* What the task asks *
The response should repeat word for word every line below from the one with "Ein Motorschaden bedeutet nicht zwangsläufig" to the one with "BEARD VAPE CO. TAN 60ML", inclusive, and nothing else; leave pictures out.

* Materials provided *
····················

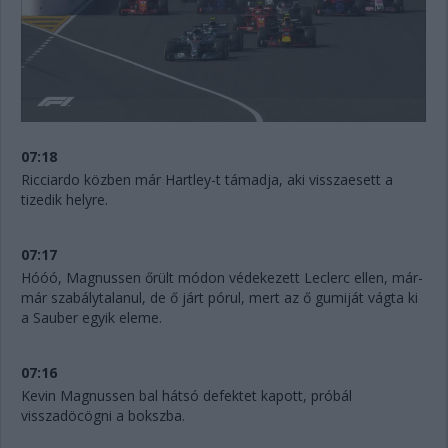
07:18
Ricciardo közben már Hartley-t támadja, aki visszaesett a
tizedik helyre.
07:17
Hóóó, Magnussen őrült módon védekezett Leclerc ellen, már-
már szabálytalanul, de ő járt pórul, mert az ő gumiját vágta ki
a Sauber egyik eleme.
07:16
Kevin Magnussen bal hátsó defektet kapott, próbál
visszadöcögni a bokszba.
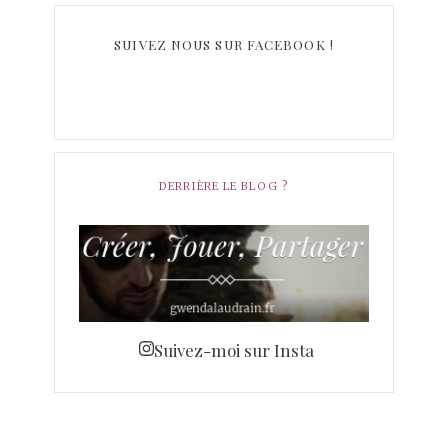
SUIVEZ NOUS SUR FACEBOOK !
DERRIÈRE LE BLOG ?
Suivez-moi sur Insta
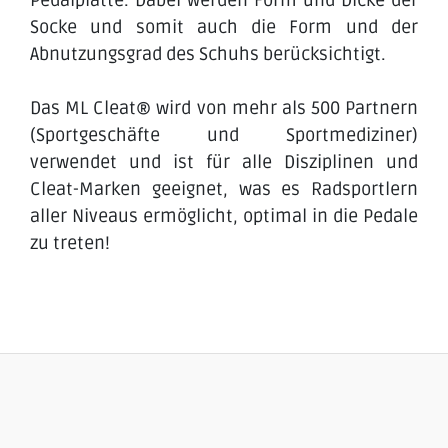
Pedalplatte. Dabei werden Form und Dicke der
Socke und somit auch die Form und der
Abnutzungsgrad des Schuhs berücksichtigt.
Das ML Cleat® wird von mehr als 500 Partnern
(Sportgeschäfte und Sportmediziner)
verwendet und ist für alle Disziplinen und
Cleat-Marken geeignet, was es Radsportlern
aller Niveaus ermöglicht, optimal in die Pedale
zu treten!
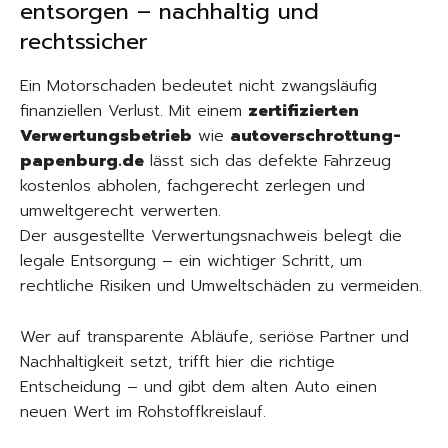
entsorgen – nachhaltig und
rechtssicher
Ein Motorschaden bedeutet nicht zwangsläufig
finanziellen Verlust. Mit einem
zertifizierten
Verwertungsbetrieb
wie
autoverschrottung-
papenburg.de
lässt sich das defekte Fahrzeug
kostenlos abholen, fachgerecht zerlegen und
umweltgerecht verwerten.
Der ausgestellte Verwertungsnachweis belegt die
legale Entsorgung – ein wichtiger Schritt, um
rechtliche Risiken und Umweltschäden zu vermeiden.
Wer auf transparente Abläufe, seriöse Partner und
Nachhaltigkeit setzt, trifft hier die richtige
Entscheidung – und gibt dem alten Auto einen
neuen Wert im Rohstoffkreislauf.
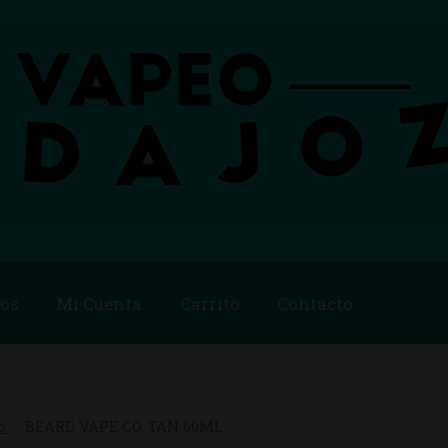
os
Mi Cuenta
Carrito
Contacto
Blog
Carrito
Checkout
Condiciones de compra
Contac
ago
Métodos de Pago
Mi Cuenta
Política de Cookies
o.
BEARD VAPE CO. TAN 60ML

····················

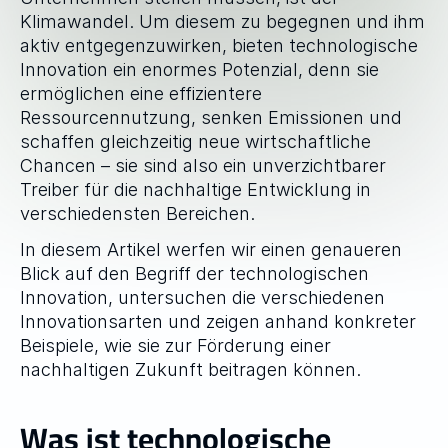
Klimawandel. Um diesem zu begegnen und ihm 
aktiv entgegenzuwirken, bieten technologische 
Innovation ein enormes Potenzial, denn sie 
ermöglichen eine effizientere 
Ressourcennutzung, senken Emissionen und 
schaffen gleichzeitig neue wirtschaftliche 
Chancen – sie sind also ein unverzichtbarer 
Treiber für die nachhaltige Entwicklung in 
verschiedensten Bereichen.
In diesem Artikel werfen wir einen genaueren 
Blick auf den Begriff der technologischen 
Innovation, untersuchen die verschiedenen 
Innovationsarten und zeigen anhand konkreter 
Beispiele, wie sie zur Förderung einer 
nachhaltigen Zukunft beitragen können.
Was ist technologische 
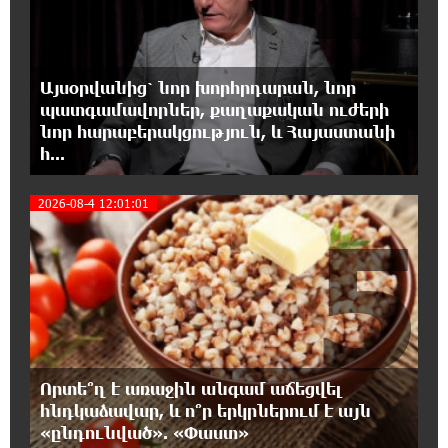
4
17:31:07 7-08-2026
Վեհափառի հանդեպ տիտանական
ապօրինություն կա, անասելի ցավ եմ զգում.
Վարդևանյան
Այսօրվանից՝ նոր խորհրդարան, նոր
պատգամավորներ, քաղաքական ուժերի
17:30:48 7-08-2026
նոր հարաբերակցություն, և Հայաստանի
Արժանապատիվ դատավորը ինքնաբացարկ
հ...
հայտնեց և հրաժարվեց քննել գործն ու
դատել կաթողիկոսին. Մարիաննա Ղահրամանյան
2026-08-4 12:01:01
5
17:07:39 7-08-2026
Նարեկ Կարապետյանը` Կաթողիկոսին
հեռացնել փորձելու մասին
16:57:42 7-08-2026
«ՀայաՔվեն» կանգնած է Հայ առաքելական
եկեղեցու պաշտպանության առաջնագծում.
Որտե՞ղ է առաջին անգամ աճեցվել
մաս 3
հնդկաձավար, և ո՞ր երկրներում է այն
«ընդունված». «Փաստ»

····················

* Answer to this problem *
Ein Motorschaden bedeutet nicht zwangsläufig
finanziellen Verlust. Mit einem
zertifizierten
Verwertungsbetrieb
wie
autoverschrottung-
papenburg.de
lässt sich das defekte Fahrzeug
kostenlos abholen, fachgerecht zerlegen und
umweltgerecht verwerten.
Der ausgestellte Verwertungsnachweis belegt die
legale Entsorgung – ein wichtiger Schritt, um
rechtliche Risiken und Umweltschäden zu vermeiden.
Wer auf transparente Abläufe, seriöse Partner und
Nachhaltigkeit setzt, trifft hier die richtige
Entscheidung – und gibt dem alten Auto einen
neuen Wert im Rohstoffkreislauf.
os
Mi Cuenta
Carrito
Contacto
Blog
Carrito
Checkout
Condiciones de compra
Contac
ago
Métodos de Pago
Mi Cuenta
Política de Cookies
o.
BEARD VAPE CO. TAN 60ML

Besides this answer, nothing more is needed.